Jakarta, 14 Januari 2026 — Majelis Wali Amanat (MWA) Universitas Hasanuddin secara resmi menetapkan Prof. Dr. Ir. Jamaluddin Jompa, M.Sc. sebagai Rektor Universitas Hasanuddin Periode 2026–2030. Penetapan tersebut dilakukan dalam Rapat Paripurna Terbuka Luar Biasa MWA Unhas yang diselenggarakan di Kampus Universitas Hasanuddin Jakarta, Rabu (14/1)
Rapat paripurna ini merupakan puncak dari rangkaian proses pemilihan rektor yang telah dilaksanakan secara transparan, akuntabel, dan berintegritas, sesuai dengan ketentuan peraturan perundang-undangan dan tata kelola perguruan tinggi yang baik. Proses pemilihan meliputi tahapan pemaparan kertas kerja calon rektor, pendalaman visi dan program kerja, penandatanganan pakta integritas, hingga pemungutan dan penghitungan suara oleh anggota MWA yang memiliki hak suara
Dalam rapat tersebut, tiga calon rektor memaparkan visi, misi, dan program strategis pengembangan Universitas Hasanuddin untuk lima tahun ke depan. Setelah melalui proses rapat tertutup dan pemungutan suara, Prof. Dr. Ir. Jamaluddin Jompa, M.Sc. terpilih dengan perolehan 23 suara dari 24 suara sah
Ketua MWA Universitas Hasanuddin menyampaikan bahwa hasil pemilihan ini mencerminkan komitmen MWA dalam menjamin keberlanjutan kepemimpinan universitas yang berorientasi pada penguatan tridarma perguruan tinggi, tata kelola yang profesional, serta peningkatan daya saing Universitas Hasanuddin di tingkat nasional dan global.

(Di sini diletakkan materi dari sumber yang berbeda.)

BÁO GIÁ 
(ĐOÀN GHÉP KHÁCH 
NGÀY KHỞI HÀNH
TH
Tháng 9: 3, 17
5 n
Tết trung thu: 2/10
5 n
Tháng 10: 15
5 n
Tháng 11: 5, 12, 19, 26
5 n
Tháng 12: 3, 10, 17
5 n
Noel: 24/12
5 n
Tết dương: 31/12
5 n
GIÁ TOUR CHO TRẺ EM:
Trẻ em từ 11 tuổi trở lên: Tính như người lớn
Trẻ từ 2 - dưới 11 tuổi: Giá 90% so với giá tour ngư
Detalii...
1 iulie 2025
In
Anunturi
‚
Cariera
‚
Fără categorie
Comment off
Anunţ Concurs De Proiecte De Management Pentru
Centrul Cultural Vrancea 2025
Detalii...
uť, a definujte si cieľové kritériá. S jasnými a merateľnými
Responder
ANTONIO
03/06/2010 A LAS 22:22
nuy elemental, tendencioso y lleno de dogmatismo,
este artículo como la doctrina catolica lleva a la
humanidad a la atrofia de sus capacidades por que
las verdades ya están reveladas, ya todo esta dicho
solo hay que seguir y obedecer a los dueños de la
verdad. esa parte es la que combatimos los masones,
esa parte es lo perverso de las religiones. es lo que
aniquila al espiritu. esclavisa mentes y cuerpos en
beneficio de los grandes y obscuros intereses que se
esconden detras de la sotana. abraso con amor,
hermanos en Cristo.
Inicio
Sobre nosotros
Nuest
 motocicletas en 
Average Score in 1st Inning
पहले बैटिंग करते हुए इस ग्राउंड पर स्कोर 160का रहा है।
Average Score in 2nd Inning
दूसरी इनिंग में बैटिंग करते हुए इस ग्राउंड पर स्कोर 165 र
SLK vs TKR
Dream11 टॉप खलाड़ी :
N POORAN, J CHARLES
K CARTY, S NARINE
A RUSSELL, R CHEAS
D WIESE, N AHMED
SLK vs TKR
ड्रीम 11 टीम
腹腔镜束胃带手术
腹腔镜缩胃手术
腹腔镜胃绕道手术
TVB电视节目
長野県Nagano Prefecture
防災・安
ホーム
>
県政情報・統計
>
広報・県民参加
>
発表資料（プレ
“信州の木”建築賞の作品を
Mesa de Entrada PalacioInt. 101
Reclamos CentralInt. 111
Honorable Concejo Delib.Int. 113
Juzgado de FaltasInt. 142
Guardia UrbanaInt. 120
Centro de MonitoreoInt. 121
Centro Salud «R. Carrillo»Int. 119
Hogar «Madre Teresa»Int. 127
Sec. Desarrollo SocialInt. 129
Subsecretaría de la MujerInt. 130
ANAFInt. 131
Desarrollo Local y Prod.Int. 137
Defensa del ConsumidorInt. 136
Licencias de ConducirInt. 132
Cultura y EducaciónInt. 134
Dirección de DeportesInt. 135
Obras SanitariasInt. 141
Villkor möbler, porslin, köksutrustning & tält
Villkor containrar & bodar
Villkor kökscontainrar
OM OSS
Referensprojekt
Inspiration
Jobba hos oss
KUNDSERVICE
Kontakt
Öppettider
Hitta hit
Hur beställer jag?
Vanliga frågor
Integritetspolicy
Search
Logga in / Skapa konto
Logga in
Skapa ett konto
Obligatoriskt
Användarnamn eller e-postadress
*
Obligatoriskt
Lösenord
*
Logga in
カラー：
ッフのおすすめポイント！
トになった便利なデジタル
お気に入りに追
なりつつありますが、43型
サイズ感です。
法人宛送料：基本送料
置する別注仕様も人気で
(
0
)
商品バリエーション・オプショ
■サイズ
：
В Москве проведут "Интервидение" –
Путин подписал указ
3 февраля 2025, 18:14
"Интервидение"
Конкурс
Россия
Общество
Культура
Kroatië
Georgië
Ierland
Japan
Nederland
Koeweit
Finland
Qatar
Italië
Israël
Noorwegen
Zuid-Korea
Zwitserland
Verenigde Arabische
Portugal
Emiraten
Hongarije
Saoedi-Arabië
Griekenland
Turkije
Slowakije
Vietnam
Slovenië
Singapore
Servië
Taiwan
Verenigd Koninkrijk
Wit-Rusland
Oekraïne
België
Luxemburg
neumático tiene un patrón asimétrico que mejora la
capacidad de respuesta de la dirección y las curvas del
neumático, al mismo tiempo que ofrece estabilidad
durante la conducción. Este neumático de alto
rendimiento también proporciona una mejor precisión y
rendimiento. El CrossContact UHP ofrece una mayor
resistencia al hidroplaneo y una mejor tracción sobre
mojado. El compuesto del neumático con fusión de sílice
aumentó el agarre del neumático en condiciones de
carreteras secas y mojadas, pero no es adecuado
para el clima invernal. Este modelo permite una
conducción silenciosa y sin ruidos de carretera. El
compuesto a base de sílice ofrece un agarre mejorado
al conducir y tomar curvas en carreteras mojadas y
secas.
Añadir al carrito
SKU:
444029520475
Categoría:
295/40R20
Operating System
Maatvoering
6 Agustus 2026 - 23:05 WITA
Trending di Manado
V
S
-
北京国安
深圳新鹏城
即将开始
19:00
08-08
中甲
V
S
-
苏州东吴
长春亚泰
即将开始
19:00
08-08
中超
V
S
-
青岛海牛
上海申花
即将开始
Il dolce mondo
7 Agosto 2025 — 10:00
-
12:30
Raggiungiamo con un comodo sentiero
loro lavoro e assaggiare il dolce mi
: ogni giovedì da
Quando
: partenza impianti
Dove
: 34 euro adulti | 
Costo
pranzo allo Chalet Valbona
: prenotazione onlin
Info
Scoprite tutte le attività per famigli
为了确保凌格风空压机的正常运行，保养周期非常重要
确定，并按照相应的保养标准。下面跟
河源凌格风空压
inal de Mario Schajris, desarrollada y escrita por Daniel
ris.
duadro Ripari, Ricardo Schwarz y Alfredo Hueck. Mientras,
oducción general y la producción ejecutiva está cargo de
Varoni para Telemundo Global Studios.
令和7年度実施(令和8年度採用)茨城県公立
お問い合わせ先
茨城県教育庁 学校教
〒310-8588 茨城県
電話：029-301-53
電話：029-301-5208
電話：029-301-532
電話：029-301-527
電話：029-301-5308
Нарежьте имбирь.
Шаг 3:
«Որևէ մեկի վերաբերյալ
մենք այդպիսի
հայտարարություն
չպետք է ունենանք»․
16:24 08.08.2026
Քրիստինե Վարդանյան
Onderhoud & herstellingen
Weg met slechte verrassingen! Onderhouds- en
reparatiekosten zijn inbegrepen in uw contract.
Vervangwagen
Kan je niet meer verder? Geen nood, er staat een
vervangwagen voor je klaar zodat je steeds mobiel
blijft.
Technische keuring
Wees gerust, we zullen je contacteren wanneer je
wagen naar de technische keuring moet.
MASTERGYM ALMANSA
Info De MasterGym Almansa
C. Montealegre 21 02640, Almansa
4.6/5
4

Rektor terpilih dalam sambutan perdananya menyampaikan apresiasi atas kepercayaan yang diberikan serta menegaskan komitmennya untuk melanjutkan dan memperkuat transformasi Universitas Hasanuddin sebagai universitas berkelas dunia yang berdampak bagi masyarakat, bangsa, dan kawasan timur Indonesia.
Rapat Paripurna Terbuka Luar Biasa ini turut dihadiri oleh unsur MWA, antara lain perwakilan Menteri Pendidikan Tinggi, Sains, dan Teknologi Republik Indonesia, perwakilan Gubernur Sulawesi Selatan, pimpinan universitas, senat akademik, ikatan alumni, serta unsur wakil masyarakat. Seluruh rangkaian kegiatan berjalan dengan tertib dan lancar hingga penutupan rapat oleh Ketua MWA Unhas
Dengan ditetapkannya Rektor Universitas Hasanuddin Periode 2026–2030, diharapkan seluruh sivitas akademika dapat memberikan dukungan penuh demi terwujudnya kepemimpinan universitas yang inklusif, berintegritas, dan berorientasi pada kemajuan institusi.